Users pulling their own deposits in response to news of the breach drove the outflow. On-chain data referenced by BlackHartInc showed a lender withdrew $77 million in USDC starting May 28, the day after the exploit. The team posted about high deposit rates for USDC that same day. The hack was not disclosed until May 31.
The timing is where the disclosure question gets pointed. Community account @jpn_memelord raised it directly on X, noting the exploit happened May 27, a major lender exited the following day, and the team only surfaced the incident after it was discovered externally on May 31.
User @eightlends pushed back, arguing the team caught it early and nothing critical was touched, and that the transparency demonstrated trust. That reading depends on what transparent means when a four-day gap sits between exploit and public statement.
What Fluid Has Not Said Yet
As of the time of writing, Fluid has not published a post-mortem that plainly states how both signing keys were obtained, what infrastructure held them, and what changed. The official statement confirmed the compromise was contained and that the incident affected only reward distribution.
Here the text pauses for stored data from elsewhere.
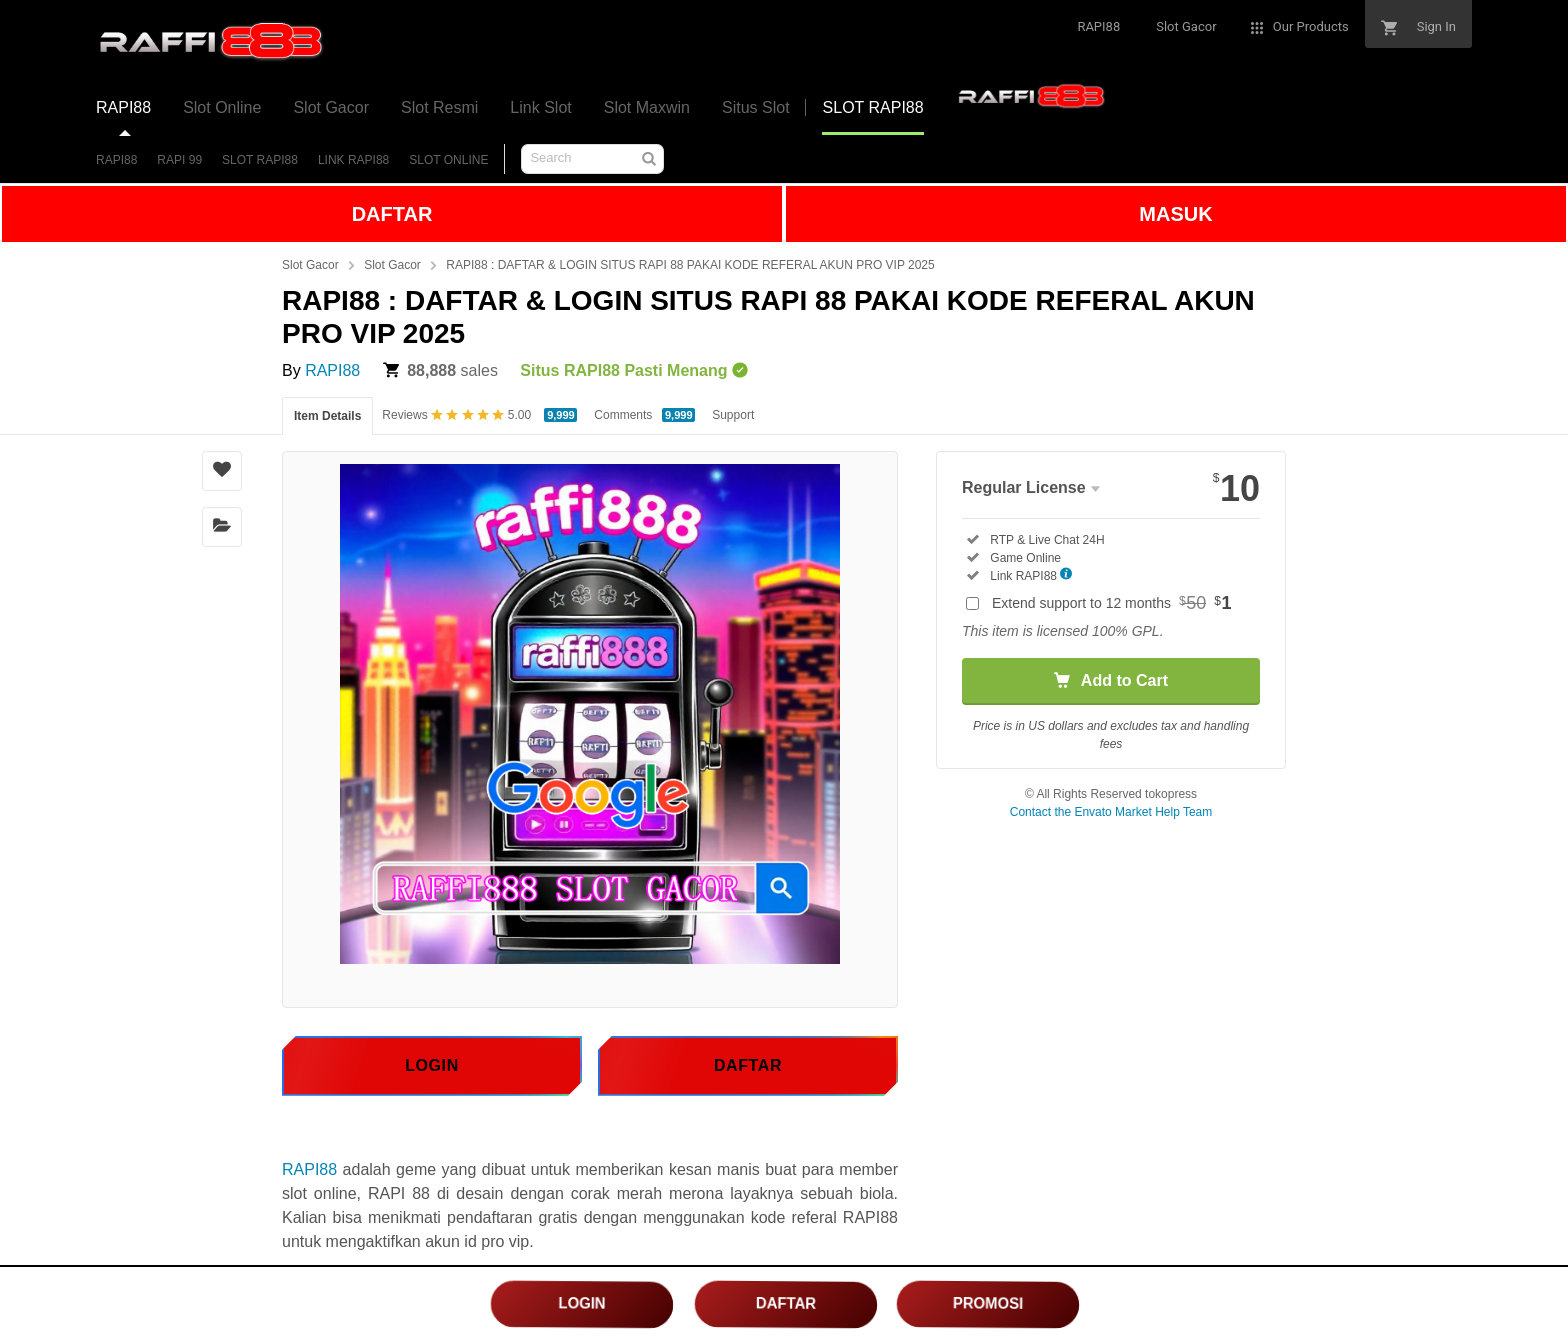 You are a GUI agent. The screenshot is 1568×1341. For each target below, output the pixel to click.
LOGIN (582, 1303)
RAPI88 (116, 160)
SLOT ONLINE (448, 160)
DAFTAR (392, 214)
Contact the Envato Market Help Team (1111, 812)
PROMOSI (988, 1303)
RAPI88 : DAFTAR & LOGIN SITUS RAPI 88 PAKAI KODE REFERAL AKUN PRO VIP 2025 (690, 265)
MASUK (1175, 214)
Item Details (327, 416)
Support (733, 415)
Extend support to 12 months (1112, 603)
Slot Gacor (310, 265)
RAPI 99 (179, 160)
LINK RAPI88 (353, 160)
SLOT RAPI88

BlackHartInc’s remediation checklist from the incident analysis calls for four things that remain unconfirmed publicly: key rotation with full infrastructure audit, independent multisig or threshold custody on both proposer and approver roles, a timelock between root approval and claim activation, and on-chain payout velocity limits with real-time outflow alerts.
The protocol’s core security, the 7/14 multisig governance layer over main contracts, held throughout. Nothing in the lending or DEX stack was compromised. But the reward layer, the part that touches user incentives and token distributions, ran on a two-key system where both keys could be held by one party.
That structure is not unusual in DeFi. It is how dozens of reward systems are built. The Fluid incident is useful not because the loss was large but because the failure mode is common and the ten-hour detection window shows how long a similar attack could run at a protocol with slower monitoring.